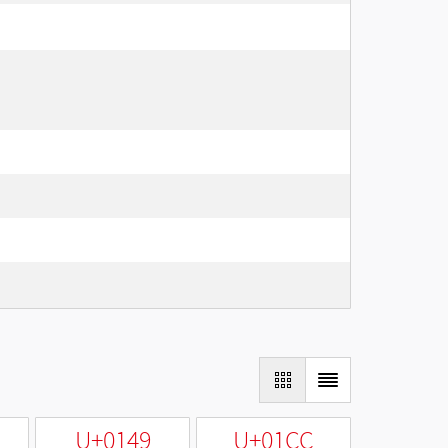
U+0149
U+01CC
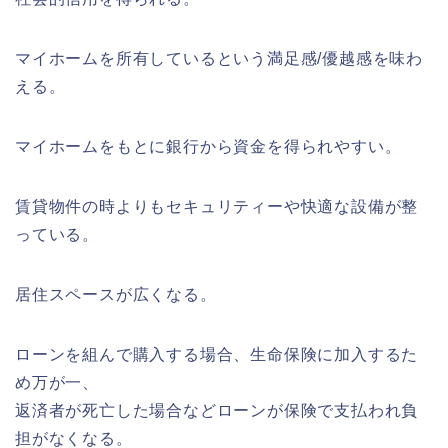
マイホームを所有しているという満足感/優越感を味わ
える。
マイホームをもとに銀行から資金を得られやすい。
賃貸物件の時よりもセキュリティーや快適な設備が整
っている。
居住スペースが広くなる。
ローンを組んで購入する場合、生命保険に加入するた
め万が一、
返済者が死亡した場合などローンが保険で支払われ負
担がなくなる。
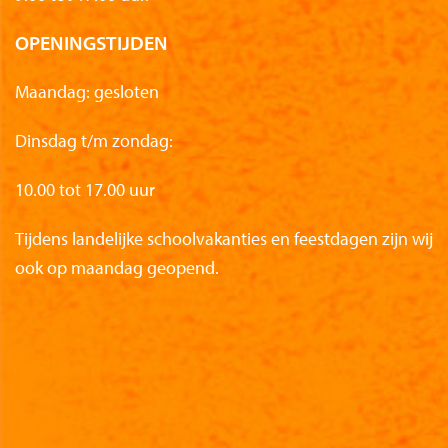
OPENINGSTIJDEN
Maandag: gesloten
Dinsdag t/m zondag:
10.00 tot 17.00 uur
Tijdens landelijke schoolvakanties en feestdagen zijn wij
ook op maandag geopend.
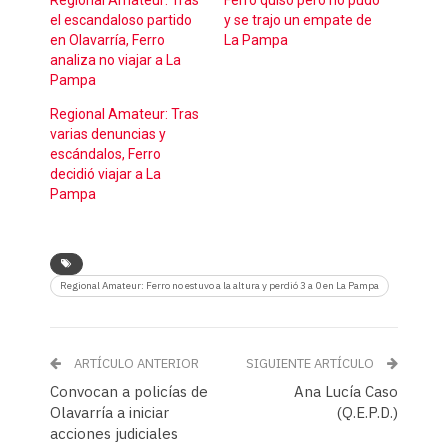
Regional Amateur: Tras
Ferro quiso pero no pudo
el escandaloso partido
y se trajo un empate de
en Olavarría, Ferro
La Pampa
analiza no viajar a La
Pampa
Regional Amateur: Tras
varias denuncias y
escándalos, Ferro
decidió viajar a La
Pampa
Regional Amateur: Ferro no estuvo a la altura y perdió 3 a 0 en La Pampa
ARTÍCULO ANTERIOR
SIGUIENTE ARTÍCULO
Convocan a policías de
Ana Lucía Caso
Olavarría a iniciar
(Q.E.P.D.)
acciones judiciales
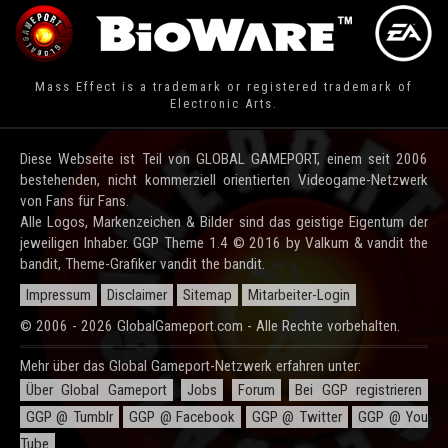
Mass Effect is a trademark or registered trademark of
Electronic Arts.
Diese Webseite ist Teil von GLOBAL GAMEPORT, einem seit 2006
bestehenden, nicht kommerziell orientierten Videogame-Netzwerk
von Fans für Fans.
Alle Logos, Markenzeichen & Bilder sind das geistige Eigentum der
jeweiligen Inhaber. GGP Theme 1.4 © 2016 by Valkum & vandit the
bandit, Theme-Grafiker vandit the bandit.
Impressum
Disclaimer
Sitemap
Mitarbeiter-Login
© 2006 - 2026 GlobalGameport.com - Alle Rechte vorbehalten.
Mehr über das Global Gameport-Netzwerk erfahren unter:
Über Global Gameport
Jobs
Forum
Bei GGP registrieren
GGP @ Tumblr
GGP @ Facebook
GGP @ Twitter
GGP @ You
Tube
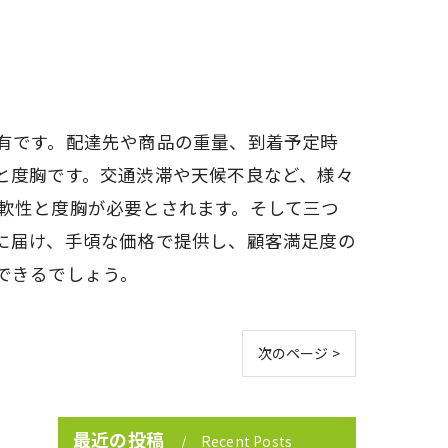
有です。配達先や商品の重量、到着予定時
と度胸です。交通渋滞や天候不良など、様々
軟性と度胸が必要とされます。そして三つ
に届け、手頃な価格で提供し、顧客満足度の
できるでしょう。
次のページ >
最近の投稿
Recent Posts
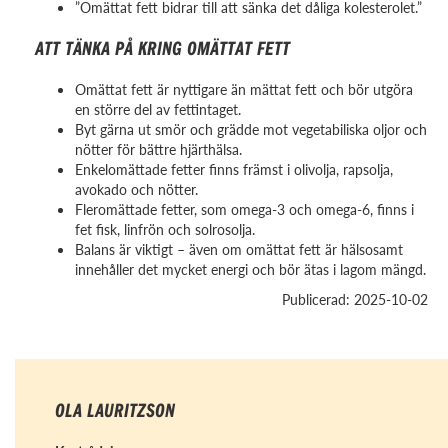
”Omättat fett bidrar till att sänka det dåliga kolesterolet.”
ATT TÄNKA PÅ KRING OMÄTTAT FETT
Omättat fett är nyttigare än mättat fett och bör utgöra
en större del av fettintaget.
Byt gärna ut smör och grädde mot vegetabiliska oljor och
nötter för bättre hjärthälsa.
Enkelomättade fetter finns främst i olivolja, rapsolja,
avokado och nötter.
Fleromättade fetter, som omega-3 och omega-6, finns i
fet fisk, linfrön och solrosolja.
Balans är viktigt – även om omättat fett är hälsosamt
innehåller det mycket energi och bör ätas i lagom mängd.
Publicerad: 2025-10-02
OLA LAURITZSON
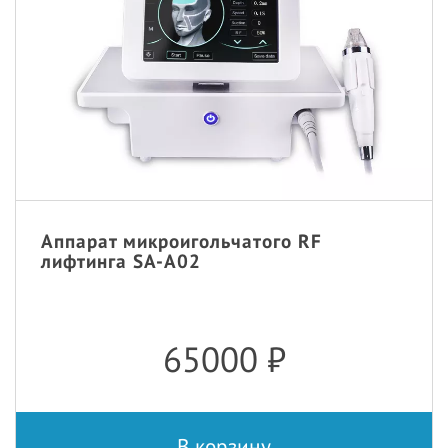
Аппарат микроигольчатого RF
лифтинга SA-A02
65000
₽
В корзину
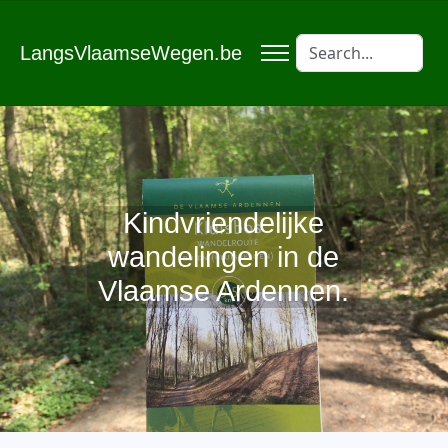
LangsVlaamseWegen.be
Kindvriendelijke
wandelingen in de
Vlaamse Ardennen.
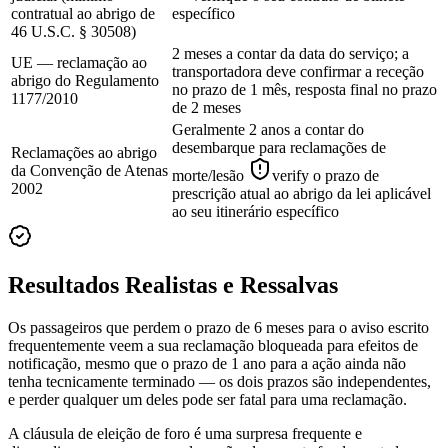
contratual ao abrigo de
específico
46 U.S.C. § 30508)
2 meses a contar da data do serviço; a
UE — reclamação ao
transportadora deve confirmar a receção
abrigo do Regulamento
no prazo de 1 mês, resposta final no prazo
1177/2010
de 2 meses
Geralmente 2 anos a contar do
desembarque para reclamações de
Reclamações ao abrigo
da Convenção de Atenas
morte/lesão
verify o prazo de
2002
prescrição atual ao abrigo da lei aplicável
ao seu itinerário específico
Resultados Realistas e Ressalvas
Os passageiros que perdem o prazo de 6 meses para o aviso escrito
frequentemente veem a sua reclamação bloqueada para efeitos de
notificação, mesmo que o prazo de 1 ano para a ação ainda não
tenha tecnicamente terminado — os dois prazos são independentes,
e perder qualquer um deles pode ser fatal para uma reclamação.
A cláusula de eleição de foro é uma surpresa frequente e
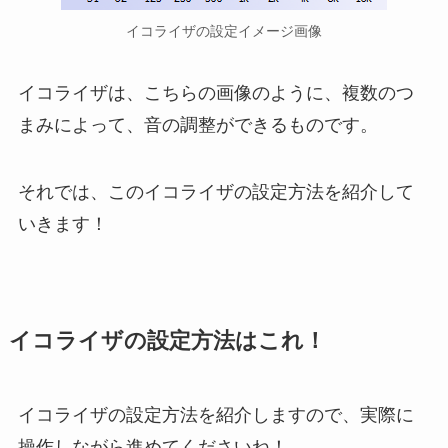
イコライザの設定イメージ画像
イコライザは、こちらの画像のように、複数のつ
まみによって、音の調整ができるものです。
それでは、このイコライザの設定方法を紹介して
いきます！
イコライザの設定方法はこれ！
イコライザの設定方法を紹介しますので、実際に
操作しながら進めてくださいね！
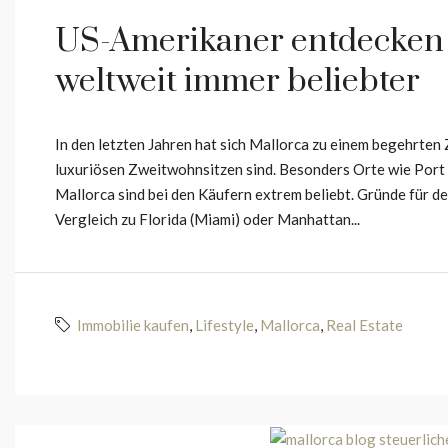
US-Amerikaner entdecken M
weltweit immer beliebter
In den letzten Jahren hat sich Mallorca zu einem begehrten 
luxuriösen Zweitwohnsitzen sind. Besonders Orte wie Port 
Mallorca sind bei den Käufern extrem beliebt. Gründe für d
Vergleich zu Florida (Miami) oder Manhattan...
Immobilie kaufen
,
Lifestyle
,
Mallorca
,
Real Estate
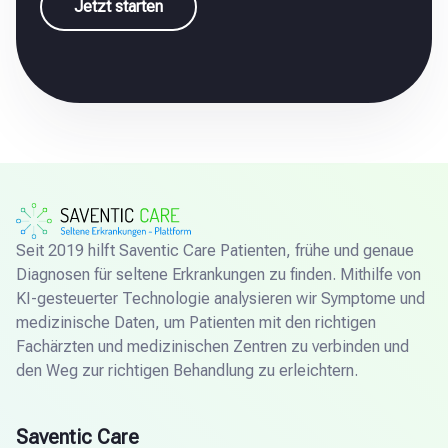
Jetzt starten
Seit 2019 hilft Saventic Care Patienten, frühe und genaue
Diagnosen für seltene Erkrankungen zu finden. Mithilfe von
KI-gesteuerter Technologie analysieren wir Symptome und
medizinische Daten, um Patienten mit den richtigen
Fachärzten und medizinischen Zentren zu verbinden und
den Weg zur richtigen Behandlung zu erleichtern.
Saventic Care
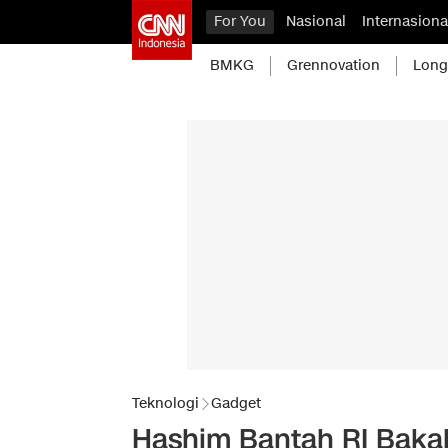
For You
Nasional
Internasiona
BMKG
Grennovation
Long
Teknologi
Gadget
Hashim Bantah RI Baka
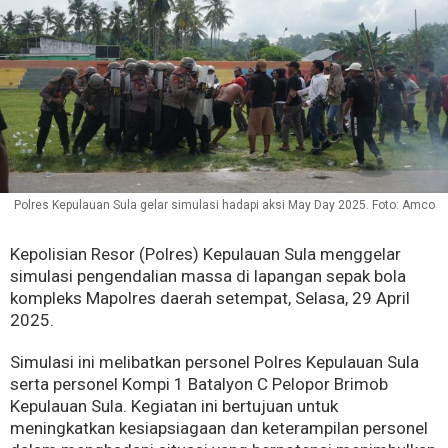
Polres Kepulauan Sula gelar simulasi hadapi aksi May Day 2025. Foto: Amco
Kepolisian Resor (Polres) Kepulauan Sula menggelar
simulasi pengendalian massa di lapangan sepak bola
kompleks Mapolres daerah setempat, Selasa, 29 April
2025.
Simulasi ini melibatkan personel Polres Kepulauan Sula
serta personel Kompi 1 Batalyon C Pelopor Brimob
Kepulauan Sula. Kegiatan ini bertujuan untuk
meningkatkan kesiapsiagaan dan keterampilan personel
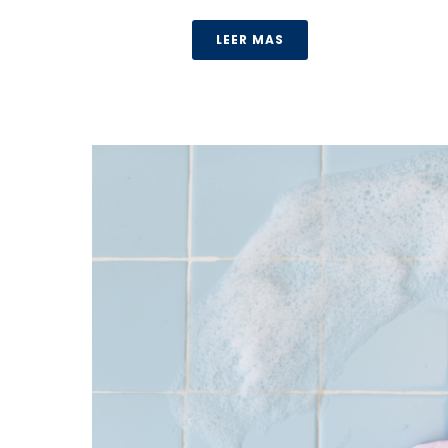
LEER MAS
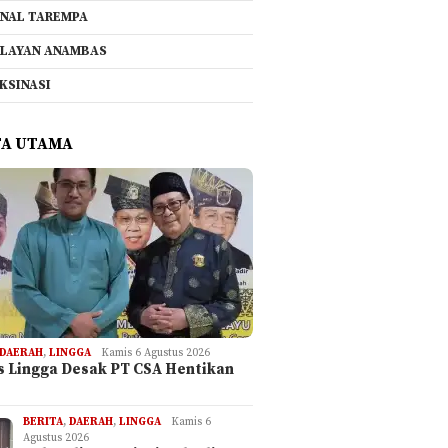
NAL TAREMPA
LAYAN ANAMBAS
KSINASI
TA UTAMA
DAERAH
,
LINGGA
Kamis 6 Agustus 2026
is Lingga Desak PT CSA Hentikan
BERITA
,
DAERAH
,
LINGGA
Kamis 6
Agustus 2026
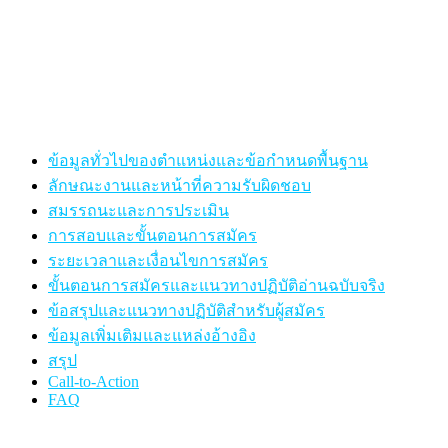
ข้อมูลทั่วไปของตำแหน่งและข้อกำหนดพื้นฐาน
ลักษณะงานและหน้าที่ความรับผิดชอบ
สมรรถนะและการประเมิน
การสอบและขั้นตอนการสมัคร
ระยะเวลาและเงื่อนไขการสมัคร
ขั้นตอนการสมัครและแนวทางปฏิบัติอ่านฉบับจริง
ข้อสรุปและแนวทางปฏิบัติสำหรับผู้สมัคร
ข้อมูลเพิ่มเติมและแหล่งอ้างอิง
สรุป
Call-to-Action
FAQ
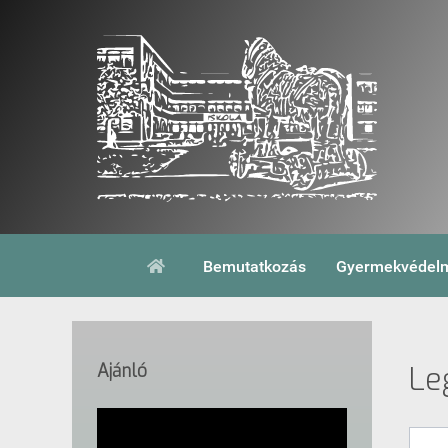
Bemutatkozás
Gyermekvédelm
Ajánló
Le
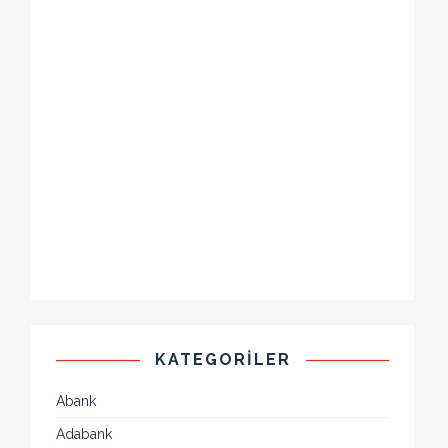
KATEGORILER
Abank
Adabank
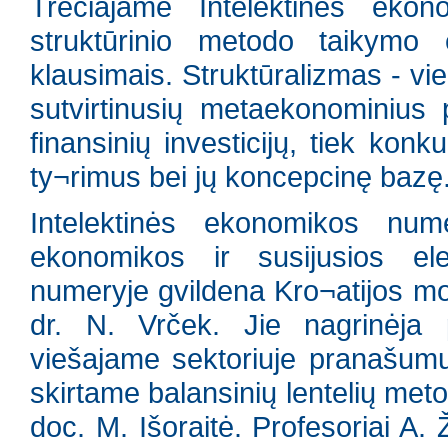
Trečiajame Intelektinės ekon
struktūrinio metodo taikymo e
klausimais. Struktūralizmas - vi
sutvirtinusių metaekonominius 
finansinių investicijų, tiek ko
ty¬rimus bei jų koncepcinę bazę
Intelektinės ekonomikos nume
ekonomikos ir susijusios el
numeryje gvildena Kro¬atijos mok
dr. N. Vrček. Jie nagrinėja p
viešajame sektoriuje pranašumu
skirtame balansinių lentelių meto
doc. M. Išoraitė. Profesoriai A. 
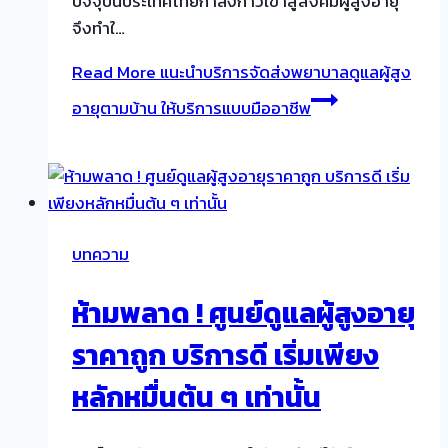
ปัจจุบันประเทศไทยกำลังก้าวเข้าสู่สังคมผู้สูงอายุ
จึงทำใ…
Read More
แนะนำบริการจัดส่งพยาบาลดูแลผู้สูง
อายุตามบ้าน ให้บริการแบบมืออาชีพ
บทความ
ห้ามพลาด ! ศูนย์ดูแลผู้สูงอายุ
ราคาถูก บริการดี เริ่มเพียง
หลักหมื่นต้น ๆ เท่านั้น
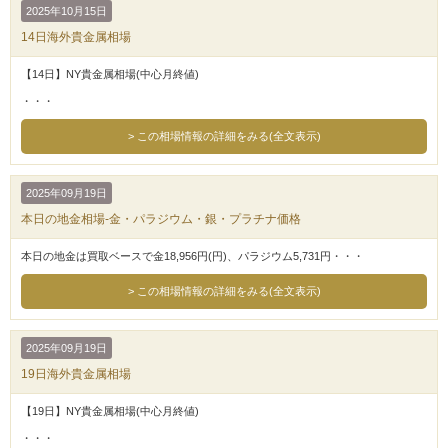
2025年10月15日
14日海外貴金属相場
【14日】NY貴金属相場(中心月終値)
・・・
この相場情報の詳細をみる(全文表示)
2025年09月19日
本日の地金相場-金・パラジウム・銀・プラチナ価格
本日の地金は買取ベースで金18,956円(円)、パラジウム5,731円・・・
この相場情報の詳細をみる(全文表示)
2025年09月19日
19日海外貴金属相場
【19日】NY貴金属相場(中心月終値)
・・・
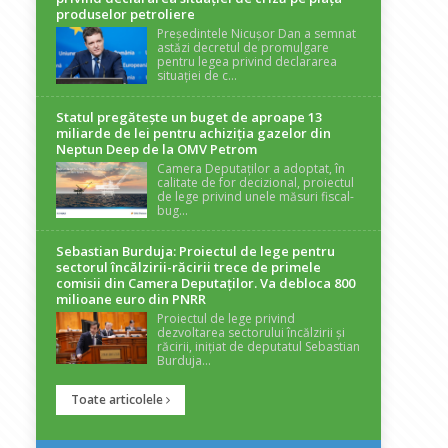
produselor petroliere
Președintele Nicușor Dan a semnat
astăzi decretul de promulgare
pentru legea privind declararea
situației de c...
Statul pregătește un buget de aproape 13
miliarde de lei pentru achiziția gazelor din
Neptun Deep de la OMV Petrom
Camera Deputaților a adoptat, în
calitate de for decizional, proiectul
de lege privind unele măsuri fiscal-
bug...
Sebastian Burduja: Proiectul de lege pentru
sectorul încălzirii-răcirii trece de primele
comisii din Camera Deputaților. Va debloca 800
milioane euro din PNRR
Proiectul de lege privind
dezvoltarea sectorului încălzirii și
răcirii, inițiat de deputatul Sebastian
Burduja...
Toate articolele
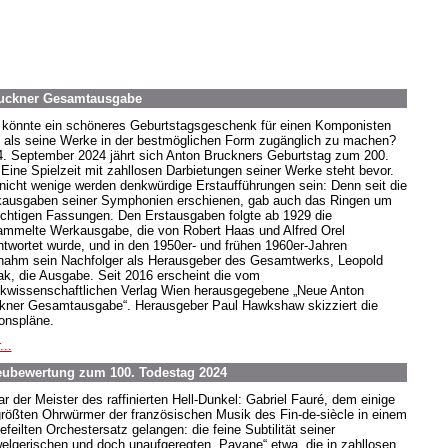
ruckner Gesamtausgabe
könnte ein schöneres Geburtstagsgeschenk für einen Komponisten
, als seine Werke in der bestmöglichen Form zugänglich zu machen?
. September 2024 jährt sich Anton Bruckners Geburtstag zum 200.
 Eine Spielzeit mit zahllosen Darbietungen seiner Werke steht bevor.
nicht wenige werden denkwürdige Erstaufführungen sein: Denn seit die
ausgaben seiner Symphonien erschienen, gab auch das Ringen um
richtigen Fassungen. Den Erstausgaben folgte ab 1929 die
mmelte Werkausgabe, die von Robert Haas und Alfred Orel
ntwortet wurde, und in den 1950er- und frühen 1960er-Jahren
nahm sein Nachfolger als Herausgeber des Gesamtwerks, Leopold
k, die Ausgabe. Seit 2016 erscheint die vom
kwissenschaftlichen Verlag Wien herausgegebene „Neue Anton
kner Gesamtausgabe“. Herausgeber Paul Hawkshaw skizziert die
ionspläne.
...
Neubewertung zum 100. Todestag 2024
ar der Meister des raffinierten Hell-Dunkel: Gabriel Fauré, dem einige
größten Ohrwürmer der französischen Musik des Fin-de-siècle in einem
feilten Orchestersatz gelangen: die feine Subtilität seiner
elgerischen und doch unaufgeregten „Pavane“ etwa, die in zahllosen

EXERCISE DESCRIPTION
Whenever the word "nötter" shows up in a line of the entries above, copy that line.

TASK RESULT
nötter för bättre hjärthälsa.
avokado och nötter.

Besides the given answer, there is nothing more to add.